Throughout the session, each of the panelists spoke to the importance of listening, letting others lead, humility, and openness in fostering EDI practices that create a space where people feel like their community is represented and welcome. As our country becomes increasingly diverse, building bridges among different cultural groups has taken on even greater urgency, and free concerts in public spaces are vital bridges to greater understanding and cohesion.
“We feel that people want to embrace diversity, and it’s our role to foster a space for said diversity,” Richardson said. “This takes time and persistence on the part of the person who is extending the invitation.”

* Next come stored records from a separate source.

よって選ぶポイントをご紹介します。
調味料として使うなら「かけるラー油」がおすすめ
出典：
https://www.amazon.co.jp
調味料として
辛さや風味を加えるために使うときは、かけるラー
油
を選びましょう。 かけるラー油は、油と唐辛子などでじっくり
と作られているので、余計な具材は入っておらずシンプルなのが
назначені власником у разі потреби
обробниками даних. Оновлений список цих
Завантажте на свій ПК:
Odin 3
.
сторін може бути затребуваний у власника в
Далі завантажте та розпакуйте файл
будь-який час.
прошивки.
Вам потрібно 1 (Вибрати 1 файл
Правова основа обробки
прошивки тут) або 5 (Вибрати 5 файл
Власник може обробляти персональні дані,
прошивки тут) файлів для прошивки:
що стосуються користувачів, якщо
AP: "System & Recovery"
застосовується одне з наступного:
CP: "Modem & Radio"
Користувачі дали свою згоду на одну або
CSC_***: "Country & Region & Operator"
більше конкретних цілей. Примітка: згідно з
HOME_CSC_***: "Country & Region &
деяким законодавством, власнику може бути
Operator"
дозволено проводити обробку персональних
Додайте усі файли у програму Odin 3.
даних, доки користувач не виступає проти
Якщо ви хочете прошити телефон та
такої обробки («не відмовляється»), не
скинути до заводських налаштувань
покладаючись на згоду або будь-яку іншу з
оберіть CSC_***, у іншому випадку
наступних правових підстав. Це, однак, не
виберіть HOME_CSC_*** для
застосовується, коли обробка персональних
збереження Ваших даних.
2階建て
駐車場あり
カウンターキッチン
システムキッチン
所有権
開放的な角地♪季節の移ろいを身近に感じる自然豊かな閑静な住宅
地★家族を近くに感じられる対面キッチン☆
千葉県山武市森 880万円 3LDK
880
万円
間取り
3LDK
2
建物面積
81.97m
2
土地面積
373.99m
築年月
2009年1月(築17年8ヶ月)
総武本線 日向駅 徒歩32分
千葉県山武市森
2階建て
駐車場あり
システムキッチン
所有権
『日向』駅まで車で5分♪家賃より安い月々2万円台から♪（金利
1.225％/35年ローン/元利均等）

All four panelists recognized that building equity is a process; the work of building relationships within communities is ongoing. And programs like free Levitt concerts play a key role in advancing open dialogue. Together with Yazowski, Richardson, Haack, and Wagner shared their thoughtful and creative approaches for inclusive placemaking that acknowledge and respect existing community dynamics, develop authentic, reciprocal partnerships, foster trust and engagement, and empower a range of voices in order to create equitable, thriving downtowns. The session ended with robust dialogue during the audience Q&A, further revealing the multiple opportunities for downtown organizations to apply an EDI lens to their work, as well as inform the wider field of placemaking practitioners, nonprofits, and city and civic leaders. As the Levitt Foundation continues its work supporting communities, we’ll continue sharing the impact of Levitt programs on the conference stage, and in articles like these, to inspire more equitable, healthy, and thriving communities through arts investments.